The bad news is that it’s only mid-December and there may be more cold and calm days ahead this winter. Indeed, some figures in the energy industry were surprised that National Grid even got as far as putting the coal plants on emergency standby. They had assumed an alert would be more likely to be triggered by, say, an unexpected outage within the UK’s nuclear power fleet (which was humming at full capacity on Monday for the first time this winter).
Not for the first time, then, we have cause to regret that successive UK governments allowed the UK’s gas storage capacity to dwindle. For about a decade and a half before the mothballing of Centrica’s Rough facility off east Yorkshire in 2017, ministers operated under the delusion that the market would always provide short, medium and long-term supplies at reasonable prices. Even as late as 2019, the business and energy department officially fretted that subsidies for storage would undermine the economics of LNG terminals and interconnectors to the continent.
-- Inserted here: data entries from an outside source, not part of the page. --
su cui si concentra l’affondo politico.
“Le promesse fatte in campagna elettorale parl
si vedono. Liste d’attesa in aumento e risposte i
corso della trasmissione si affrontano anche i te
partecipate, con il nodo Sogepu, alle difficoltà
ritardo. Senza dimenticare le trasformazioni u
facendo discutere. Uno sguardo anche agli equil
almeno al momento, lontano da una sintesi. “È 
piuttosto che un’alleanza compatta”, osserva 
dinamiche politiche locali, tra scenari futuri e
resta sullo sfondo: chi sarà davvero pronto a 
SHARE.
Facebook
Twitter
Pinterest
The bet was reckless in many ways, one of which was the inability to change course quickly if events do not pan out as expected. Amid the fanfare that has surrounded the reopening of Rough, don’t lose sight of the fact that its capacity will be only 30bn cubic feet this winter, which is about three days’ reserves at peak demand. Once upon a time, Rough could hold five times as much. Sadly, it’s not possible to flick a switch and get the old capacity back.
Centrica reckons a £150m investment, with any losses underwritten by a government contract in effect, would get Rough to 60bn cubic feet of gas by next winter. Then the company talks about a grander £1bn vision to restore Rough properly, or £2bn to allow eventual conversion to become the world’s largest hydrogen storage facility. The big and long-term investment decisions may not have to be taken immediately, but it’s not too soon to plan for next winter. The UK has a lot of storage capacity to recover. Centrica’s negotiating hand is improving with the icy weather.
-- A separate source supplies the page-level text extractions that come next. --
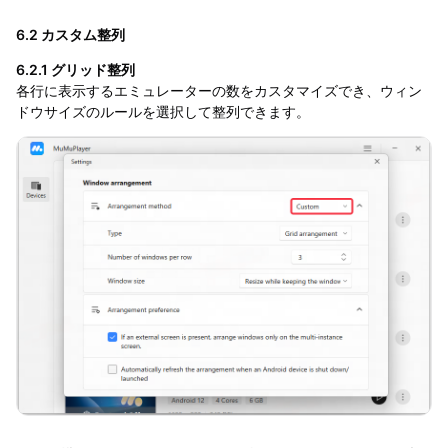
6.2 カスタム整列
6.2.1 グリッド整列
各行に表示するエミュレーターの数をカスタマイズでき、ウィン
ドウサイズのルールを選択して整列できます。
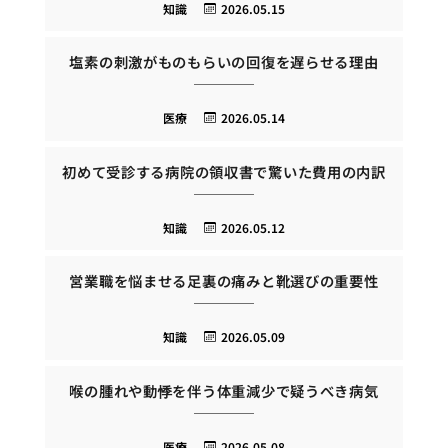
知識
2026.05.15
塩素の刺激がものもらいの回復を遅らせる理由
医療
2026.05.14
初めて受診する病院の領収書で驚いた費用の内訳
知識
2026.05.12
営業職を悩ませる足裏の痛みと靴選びの重要性
知識
2026.05.09
喉の腫れや動悸を伴う体重減少で疑うべき病気
医療
2026.05.08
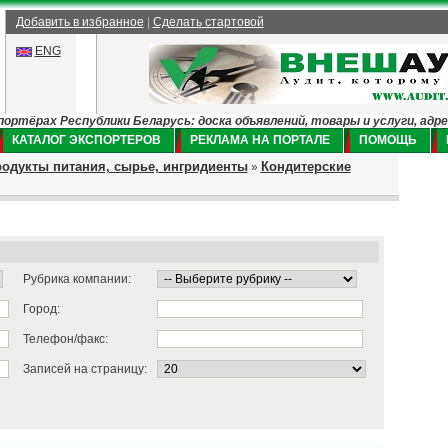
Добавить в избранное
|
Сделать стартовой
ENG
ртёрах Республики Беларусь: доска объявлений, товары и услуги, адр
КАТАЛОГ ЭКСПОРТЕРОВ
РЕКЛАМА НА ПОРТАЛЕ
ПОМОЩЬ
одукты питания, сырье, ингридиенты
Кондитерские
»
Рубрика компании:
Город:
Телефон/факс:
Записей на страницу:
LSEG’s tie-up with Microsoft risks blurred lines
A ten-year “strategic partnership” with one of the world’s largest technology companies was always going to be given maximum hype by the London Stock Exchange Group (LSEG). And, sure enough, chief executive David Schwimmer reached for the superlatives to describe the tie-up with Microsoft: a “significant milestone” that will “transform the experience” for LSEG customers and “meaningfully” boost revenues, he said.
Since LSEG didn’t define “meaningful”, it’s hard to know what the financial yardstick for success is supposed to be. But, yes, this is a clearly a serious attempt by the LSEG to upgrade Refinitiv, the international data business it bought in 2020 for $27bn (£22bn), and close the “credibility gap”, as analysts put it, with Bloomberg’s instant-messaging capability. All being well, there’ll be less need for customers to flick between different programmes. And, having shelled out such a huge sum for Refinitiv, LSEG had to show a plan to accelerate growth.
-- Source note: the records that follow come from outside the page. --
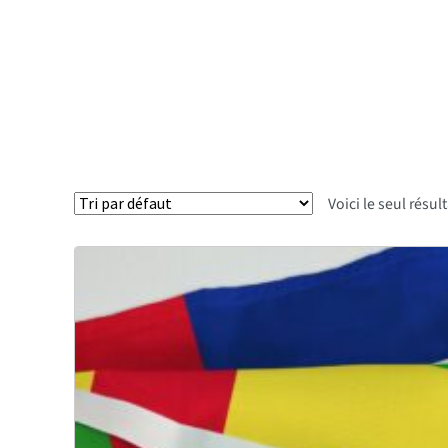
Voici le seul résul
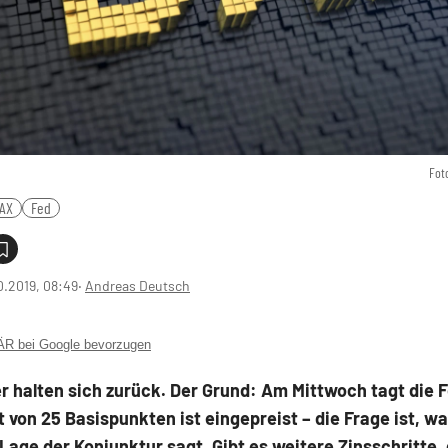
Fot
AX
Fed
0.2019, 08:49
‧
Andreas Deutsch
 bei Google bevorzugen
r halten sich zurück. Der Grund: Am Mittwoch tagt die F
t von 25 Basispunkten ist eingepreist – die Frage ist, 
 Lage der Konjunktur sagt. Gibt es weitere Zinsschritte,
The odd part, though, is why Microsoft is also buying a 4% stake (from the Blackstone/Thomson Reuters consortium that was the seller in the all-share Refinitiv transaction) and being given a seat on the LSEG board. The intention, presumably, is to demonstrate that the deal is more than just a product-development gig, but the risk is a blurring of governance lines.
Microsoft is at once a seller of services to LSEG – to the tune of a guaranteed $2.8bn over the next decade – and also in the happy position of having a representative in the boardroom of its customer. If sweet harmony prevails and a suite of impressive new analytical tools appears, there won’t be a problem. But the deal is not exclusive. LSEG can work with other tech firms, and Microsoft can sell elsewhere. If one side ends up disappointed in the others’ efforts, the governance set-up will look messy.